Speaking of concentration time, if you have a project that requires a lot of concentration, schedule a time when you can roll your phone to voicemail, or ask a co-worker to catch your phones for a while, so you can work uninterrupted.

As for e-mail, turn off the new mail notification on your computer. Schedule blocks of time throughout the day for reading and answering e-mail. Do not read and respond to each message as it arrives.

These are only a few methods for keeping your disorder from hindering your job performance. If you learn to channel your unique way of processing information into coming up with creative solutions of your own, you may find that your ADD can even be an asset.

These methods have enabled me to rise above the challenges presented by my ADD to become an effective, efficient professional. It did not happen overnight. Developing these methods into productive habits took time; but it was time well spent, because these are habits that work.

(Jean Marie Cousins is a freelance writer living in Claremore, Oklahoma, U.S.A.)

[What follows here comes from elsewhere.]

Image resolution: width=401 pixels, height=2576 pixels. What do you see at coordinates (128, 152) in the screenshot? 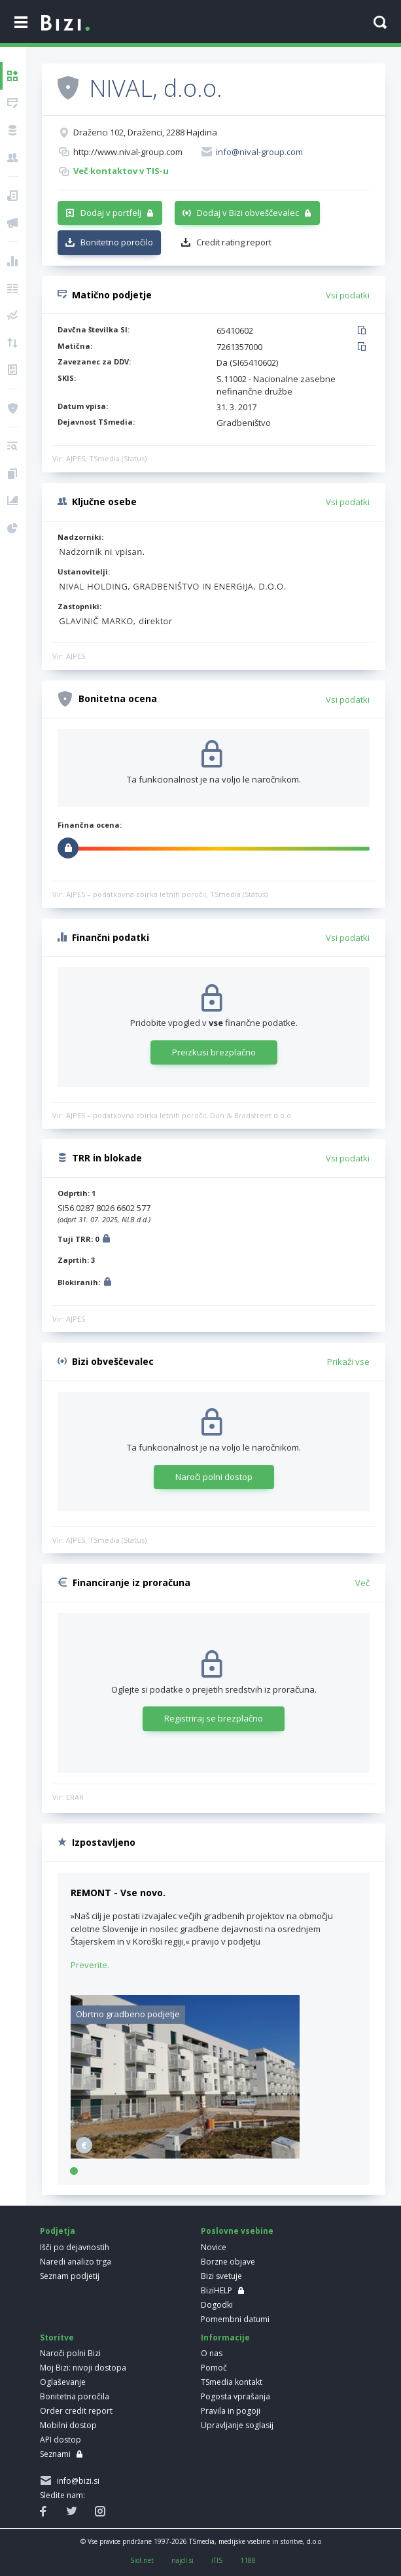 I see `http://www.nival-group.com` at bounding box center [128, 152].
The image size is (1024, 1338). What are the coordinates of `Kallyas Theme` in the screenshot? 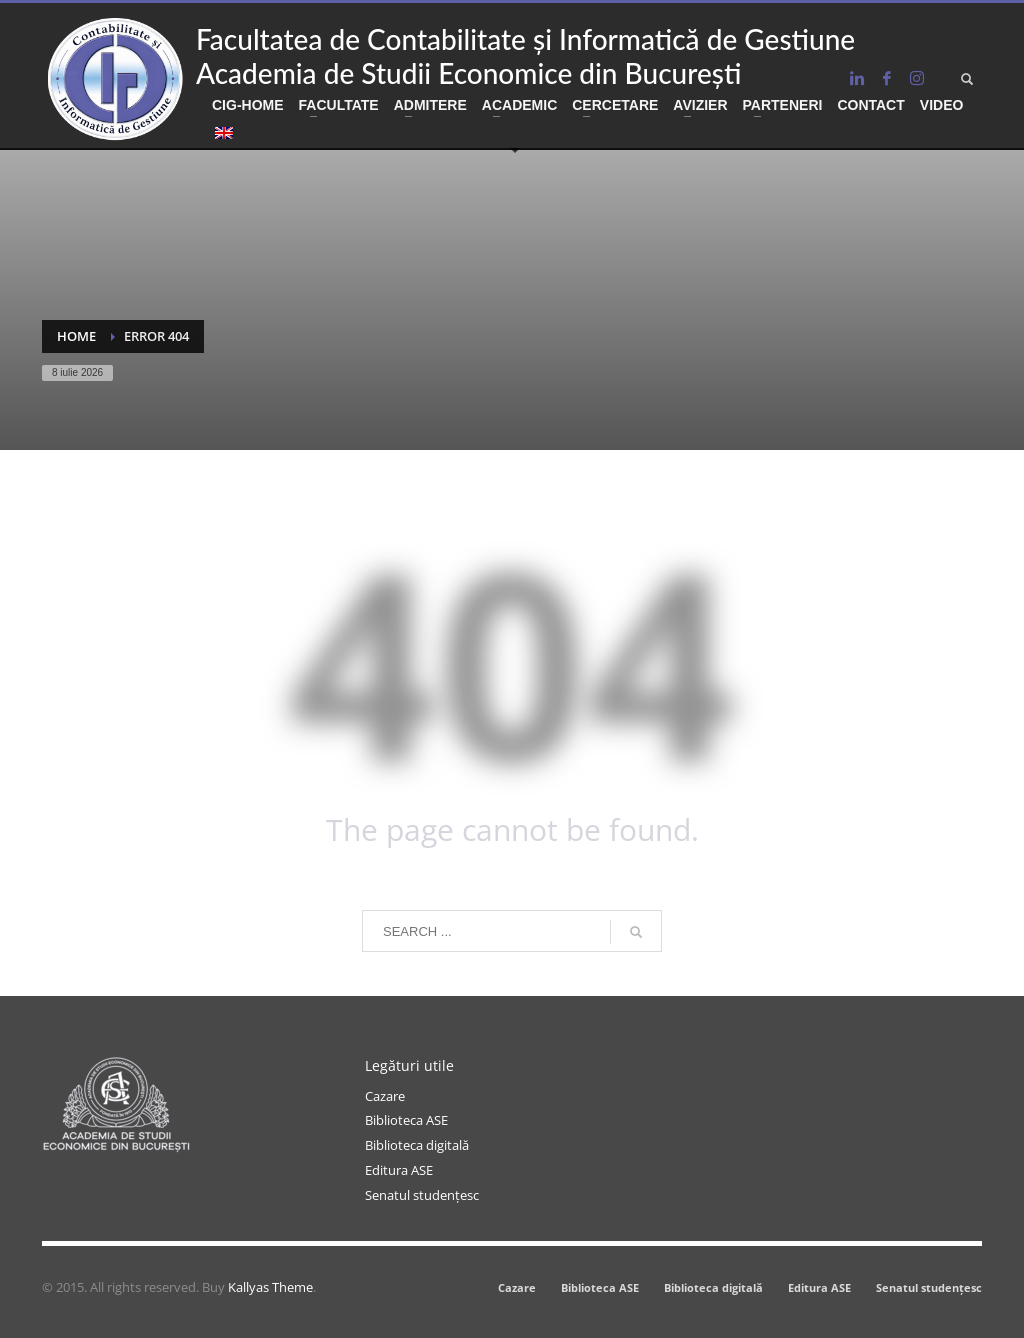 It's located at (270, 1287).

Several services on the Internet are devoted to helping you manage your time effectively and remember important events. Here are a few such services that are convenient, easy to use and, best of all, free!

– Anyday (www.anyday.com)
Sign up here for a personal web-based calendar that looks and operates much like some of the most popular time management software programs, such as Microsoft Outlook. The best feature: By downloading a free program offered on this site, your calendar, to-do list and contacts all can be synchronized with just about any other electronic organizer, including the popular PalmPilot systems.

– E-Organizer (www.eorganizer.com)
Register with E-Organizer to receive e-mail reminders of appointments, classes, birthdays, to-do items or just about anything else you need help to remember. You can even leave electronic notes to yourself, which are indexed in a personal searchable database.

– Lifeminders (www.lifeminders.com)
Lifeminders is a service that helps you remember life’s more major (and often more forgettable) events, such as birthdays and anniversaries. Like the other services, it will send you an e-mail before the event. It will also send a reminder to your wireless phone if you so desire.

– Iping (www.iping.com)
Need reminding while away from the computer? The folks at Iping will phone at a time you specify, providing anything from a wakeup call to a medication reminder.